[Opening RECORD EXTRACTS section]

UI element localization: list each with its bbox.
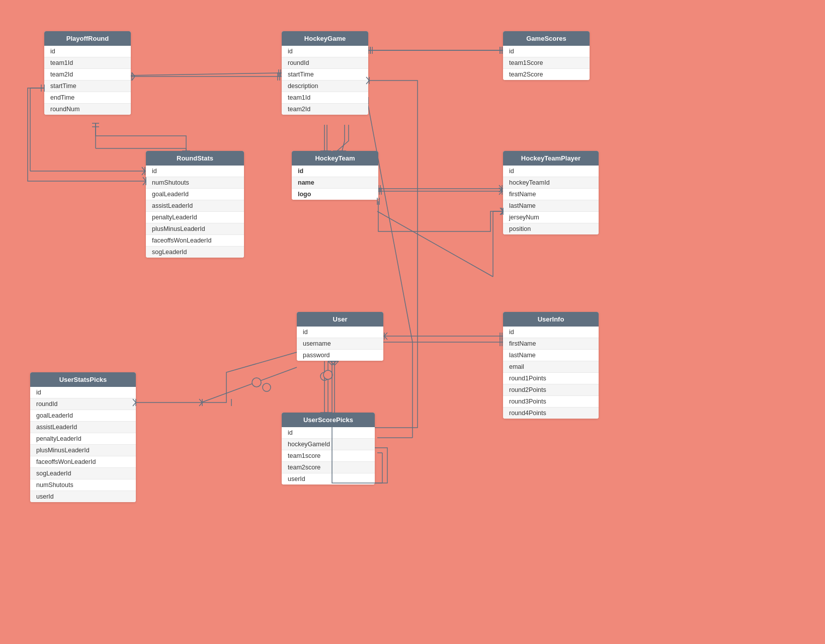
field-rs-goalleaderid: goalLeaderId bbox=[146, 189, 244, 200]
svg-line-31 bbox=[499, 189, 502, 192]
field-playoff-roundnum: roundNum bbox=[44, 104, 131, 115]
field-rs-penaltyleaderid: penaltyLeaderId bbox=[146, 212, 244, 223]
table-header-game-scores: GameScores bbox=[503, 31, 590, 46]
svg-line-78 bbox=[132, 76, 135, 80]
field-gs-team1score: team1Score bbox=[503, 57, 590, 69]
svg-line-125 bbox=[328, 361, 332, 365]
table-header-user: User bbox=[297, 312, 383, 327]
svg-line-69 bbox=[377, 211, 493, 277]
field-htp-hockeyteamid: hockeyTeamId bbox=[503, 177, 599, 189]
field-user-password: password bbox=[297, 350, 383, 361]
svg-line-38 bbox=[201, 367, 297, 403]
table-header-round-stats: RoundStats bbox=[146, 151, 244, 166]
svg-line-114 bbox=[384, 336, 387, 340]
field-usp-userid: userId bbox=[30, 491, 136, 502]
svg-line-37 bbox=[142, 171, 145, 175]
table-hockey-team-player: HockeyTeamPlayer id hockeyTeamId firstNa… bbox=[503, 151, 599, 234]
svg-line-41 bbox=[199, 399, 202, 403]
field-usp-plusminusleaderid: plusMinusLeaderId bbox=[30, 445, 136, 456]
table-user: User id username password bbox=[297, 312, 383, 361]
svg-line-126 bbox=[332, 361, 336, 365]
field-playoff-team1id: team1Id bbox=[44, 57, 131, 69]
table-header-user-score-picks: UserScorePicks bbox=[282, 413, 375, 427]
field-game-id: id bbox=[282, 46, 368, 57]
svg-line-30 bbox=[499, 185, 502, 189]
field-usp-faceoffswonleaderid: faceoffsWonLeaderId bbox=[30, 456, 136, 468]
svg-line-36 bbox=[142, 167, 145, 171]
table-playoff-round: PlayoffRound id team1Id team2Id startTim… bbox=[44, 31, 131, 115]
field-htp-lastname: lastName bbox=[503, 200, 599, 212]
table-header-playoff-round: PlayoffRound bbox=[44, 31, 131, 46]
field-user-id: id bbox=[297, 327, 383, 338]
svg-point-39 bbox=[263, 383, 271, 391]
field-usp-roundid: roundId bbox=[30, 398, 136, 410]
field-rs-faceoffswonleaderid: faceoffsWonLeaderId bbox=[146, 235, 244, 247]
field-htp-position: position bbox=[503, 223, 599, 234]
field-rs-id: id bbox=[146, 166, 244, 177]
table-hockey-game: HockeyGame id roundId startTime descript… bbox=[282, 31, 368, 115]
svg-line-42 bbox=[199, 403, 202, 406]
table-hockey-team: HockeyTeam id name logo bbox=[292, 151, 378, 200]
field-rs-numshutouts: numShutouts bbox=[146, 177, 244, 189]
svg-line-0 bbox=[127, 73, 282, 75]
table-header-hockey-team: HockeyTeam bbox=[292, 151, 378, 166]
field-usp-assistleaderid: assistLeaderId bbox=[30, 422, 136, 433]
field-usp-penaltyleaderid: penaltyLeaderId bbox=[30, 433, 136, 445]
field-game-team2id: team2Id bbox=[282, 104, 368, 115]
field-uscpk-userid: userId bbox=[282, 473, 375, 485]
field-usp-numshutouts: numShutouts bbox=[30, 479, 136, 491]
field-ui-firstname: firstName bbox=[503, 338, 599, 350]
diagram-canvas: PlayoffRound id team1Id team2Id startTim… bbox=[0, 0, 825, 644]
field-playoff-starttime: startTime bbox=[44, 80, 131, 92]
field-usp-sogleaderid: sogLeaderId bbox=[30, 468, 136, 479]
field-game-description: description bbox=[282, 80, 368, 92]
field-uscpk-hockeygameid: hockeyGameId bbox=[282, 439, 375, 450]
table-header-user-stats-picks: UserStatsPicks bbox=[30, 372, 136, 387]
field-playoff-team2id: team2Id bbox=[44, 69, 131, 80]
field-ht-name: name bbox=[292, 177, 378, 189]
table-user-score-picks: UserScorePicks id hockeyGameId team1scor… bbox=[282, 413, 375, 485]
field-user-username: username bbox=[297, 338, 383, 350]
field-usp-id: id bbox=[30, 387, 136, 398]
table-header-user-info: UserInfo bbox=[503, 312, 599, 327]
table-header-hockey-game: HockeyGame bbox=[282, 31, 368, 46]
svg-line-100 bbox=[499, 191, 502, 195]
field-playoff-id: id bbox=[44, 46, 131, 57]
field-gs-team2score: team2Score bbox=[503, 69, 590, 80]
field-game-starttime: startTime bbox=[282, 69, 368, 80]
table-user-stats-picks: UserStatsPicks id roundId goalLeaderId a… bbox=[30, 372, 136, 502]
field-gs-id: id bbox=[503, 46, 590, 57]
field-rs-assistleaderid: assistLeaderId bbox=[146, 200, 244, 212]
svg-line-22 bbox=[342, 141, 345, 151]
field-ui-lastname: lastName bbox=[503, 350, 599, 361]
field-ui-round2points: round2Points bbox=[503, 384, 599, 396]
field-uscpk-team1score: team1score bbox=[282, 450, 375, 462]
svg-point-117 bbox=[323, 370, 333, 379]
svg-line-113 bbox=[384, 333, 387, 336]
svg-line-99 bbox=[499, 188, 502, 191]
table-header-hockey-team-player: HockeyTeamPlayer bbox=[503, 151, 599, 166]
field-uscpk-id: id bbox=[282, 427, 375, 439]
table-game-scores: GameScores id team1Score team2Score bbox=[503, 31, 590, 80]
field-ui-round4points: round4Points bbox=[503, 408, 599, 419]
table-user-info: UserInfo id firstName lastName email rou… bbox=[503, 312, 599, 419]
svg-line-66 bbox=[335, 361, 339, 365]
field-ui-round1points: round1Points bbox=[503, 373, 599, 384]
field-htp-id: id bbox=[503, 166, 599, 177]
field-rs-sogleaderid: sogLeaderId bbox=[146, 247, 244, 258]
field-playoff-endtime: endTime bbox=[44, 92, 131, 104]
field-ui-id: id bbox=[503, 327, 599, 338]
field-usp-goalleaderid: goalLeaderId bbox=[30, 410, 136, 422]
field-ht-logo: logo bbox=[292, 189, 378, 200]
table-round-stats: RoundStats id numShutouts goalLeaderId a… bbox=[146, 151, 244, 258]
field-uscpk-team2score: team2score bbox=[282, 462, 375, 473]
svg-point-50 bbox=[320, 372, 328, 380]
field-htp-jerseynum: jerseyNum bbox=[503, 212, 599, 223]
svg-line-56 bbox=[367, 101, 412, 342]
field-game-roundid: roundId bbox=[282, 57, 368, 69]
field-ht-id: id bbox=[292, 166, 378, 177]
field-ui-email: email bbox=[503, 361, 599, 373]
svg-line-77 bbox=[132, 72, 135, 76]
svg-point-106 bbox=[252, 378, 261, 387]
field-htp-firstname: firstName bbox=[503, 189, 599, 200]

[Closing RECORD EXTRACTS section]

DIRECTIONS FOR THIS TASK:
Write the listing out exactly, word for word, but omit the pictures.

COMPLETED EXERCISE:
UI element localization: list each with its bbox.
field-rs-goalleaderid: goalLeaderId bbox=[146, 189, 244, 200]
svg-line-31 bbox=[499, 189, 502, 192]
field-playoff-roundnum: roundNum bbox=[44, 104, 131, 115]
field-rs-penaltyleaderid: penaltyLeaderId bbox=[146, 212, 244, 223]
table-header-game-scores: GameScores bbox=[503, 31, 590, 46]
svg-line-78 bbox=[132, 76, 135, 80]
field-gs-team1score: team1Score bbox=[503, 57, 590, 69]
svg-line-125 bbox=[328, 361, 332, 365]
table-header-user: User bbox=[297, 312, 383, 327]
svg-line-69 bbox=[377, 211, 493, 277]
field-htp-hockeyteamid: hockeyTeamId bbox=[503, 177, 599, 189]
field-user-password: password bbox=[297, 350, 383, 361]
svg-line-38 bbox=[201, 367, 297, 403]
table-header-round-stats: RoundStats bbox=[146, 151, 244, 166]
svg-line-114 bbox=[384, 336, 387, 340]
field-usp-userid: userId bbox=[30, 491, 136, 502]
svg-line-37 bbox=[142, 171, 145, 175]
table-hockey-team-player: HockeyTeamPlayer id hockeyTeamId firstNa… bbox=[503, 151, 599, 234]
svg-line-41 bbox=[199, 399, 202, 403]
field-usp-plusminusleaderid: plusMinusLeaderId bbox=[30, 445, 136, 456]
table-user: User id username password bbox=[297, 312, 383, 361]
svg-line-126 bbox=[332, 361, 336, 365]
field-playoff-team1id: team1Id bbox=[44, 57, 131, 69]
table-header-user-score-picks: UserScorePicks bbox=[282, 413, 375, 427]
field-game-id: id bbox=[282, 46, 368, 57]
svg-line-30 bbox=[499, 185, 502, 189]
field-usp-faceoffswonleaderid: faceoffsWonLeaderId bbox=[30, 456, 136, 468]
svg-line-36 bbox=[142, 167, 145, 171]
table-playoff-round: PlayoffRound id team1Id team2Id startTim… bbox=[44, 31, 131, 115]
field-htp-lastname: lastName bbox=[503, 200, 599, 212]
table-header-playoff-round: PlayoffRound bbox=[44, 31, 131, 46]
field-user-id: id bbox=[297, 327, 383, 338]
svg-point-39 bbox=[263, 383, 271, 391]
field-usp-roundid: roundId bbox=[30, 398, 136, 410]
field-rs-faceoffswonleaderid: faceoffsWonLeaderId bbox=[146, 235, 244, 247]
field-htp-position: position bbox=[503, 223, 599, 234]
field-rs-id: id bbox=[146, 166, 244, 177]
table-hockey-game: HockeyGame id roundId startTime descript… bbox=[282, 31, 368, 115]
svg-line-42 bbox=[199, 403, 202, 406]
table-hockey-team: HockeyTeam id name logo bbox=[292, 151, 378, 200]
field-rs-numshutouts: numShutouts bbox=[146, 177, 244, 189]
svg-line-0 bbox=[127, 73, 282, 75]
table-header-hockey-team: HockeyTeam bbox=[292, 151, 378, 166]
field-usp-assistleaderid: assistLeaderId bbox=[30, 422, 136, 433]
field-usp-penaltyleaderid: penaltyLeaderId bbox=[30, 433, 136, 445]
field-game-team2id: team2Id bbox=[282, 104, 368, 115]
field-uscpk-userid: userId bbox=[282, 473, 375, 485]
field-usp-numshutouts: numShutouts bbox=[30, 479, 136, 491]
field-ui-firstname: firstName bbox=[503, 338, 599, 350]
diagram-canvas: PlayoffRound id team1Id team2Id startTim… bbox=[0, 0, 825, 644]
field-playoff-starttime: startTime bbox=[44, 80, 131, 92]
field-usp-sogleaderid: sogLeaderId bbox=[30, 468, 136, 479]
field-game-description: description bbox=[282, 80, 368, 92]
field-uscpk-hockeygameid: hockeyGameId bbox=[282, 439, 375, 450]
table-header-user-stats-picks: UserStatsPicks bbox=[30, 372, 136, 387]
field-playoff-team2id: team2Id bbox=[44, 69, 131, 80]
field-ht-name: name bbox=[292, 177, 378, 189]
table-user-score-picks: UserScorePicks id hockeyGameId team1scor… bbox=[282, 413, 375, 485]
field-user-username: username bbox=[297, 338, 383, 350]
field-usp-id: id bbox=[30, 387, 136, 398]
table-header-user-info: UserInfo bbox=[503, 312, 599, 327]
table-header-hockey-game: HockeyGame bbox=[282, 31, 368, 46]
svg-line-100 bbox=[499, 191, 502, 195]
field-playoff-id: id bbox=[44, 46, 131, 57]
field-gs-team2score: team2Score bbox=[503, 69, 590, 80]
field-game-starttime: startTime bbox=[282, 69, 368, 80]
table-user-stats-picks: UserStatsPicks id roundId goalLeaderId a… bbox=[30, 372, 136, 502]
field-gs-id: id bbox=[503, 46, 590, 57]
field-rs-assistleaderid: assistLeaderId bbox=[146, 200, 244, 212]
svg-line-22 bbox=[342, 141, 345, 151]
field-ui-lastname: lastName bbox=[503, 350, 599, 361]
field-ui-round2points: round2Points bbox=[503, 384, 599, 396]
field-uscpk-team1score: team1score bbox=[282, 450, 375, 462]
svg-point-117 bbox=[323, 370, 333, 379]
svg-line-113 bbox=[384, 333, 387, 336]
svg-line-99 bbox=[499, 188, 502, 191]
table-header-hockey-team-player: HockeyTeamPlayer bbox=[503, 151, 599, 166]
field-uscpk-id: id bbox=[282, 427, 375, 439]
table-game-scores: GameScores id team1Score team2Score bbox=[503, 31, 590, 80]
field-ui-round4points: round4Points bbox=[503, 408, 599, 419]
table-user-info: UserInfo id firstName lastName email rou… bbox=[503, 312, 599, 419]
svg-line-66 bbox=[335, 361, 339, 365]
field-ui-round1points: round1Points bbox=[503, 373, 599, 384]
field-htp-id: id bbox=[503, 166, 599, 177]
field-rs-sogleaderid: sogLeaderId bbox=[146, 247, 244, 258]
field-playoff-endtime: endTime bbox=[44, 92, 131, 104]
field-ui-id: id bbox=[503, 327, 599, 338]
field-usp-goalleaderid: goalLeaderId bbox=[30, 410, 136, 422]
field-ht-logo: logo bbox=[292, 189, 378, 200]
table-round-stats: RoundStats id numShutouts goalLeaderId a… bbox=[146, 151, 244, 258]
field-uscpk-team2score: team2score bbox=[282, 462, 375, 473]
svg-point-50 bbox=[320, 372, 328, 380]
field-htp-jerseynum: jerseyNum bbox=[503, 212, 599, 223]
svg-line-56 bbox=[367, 101, 412, 342]
field-game-roundid: roundId bbox=[282, 57, 368, 69]
field-ht-id: id bbox=[292, 166, 378, 177]
field-ui-email: email bbox=[503, 361, 599, 373]
svg-line-77 bbox=[132, 72, 135, 76]
svg-point-106 bbox=[252, 378, 261, 387]
field-htp-firstname: firstName bbox=[503, 189, 599, 200]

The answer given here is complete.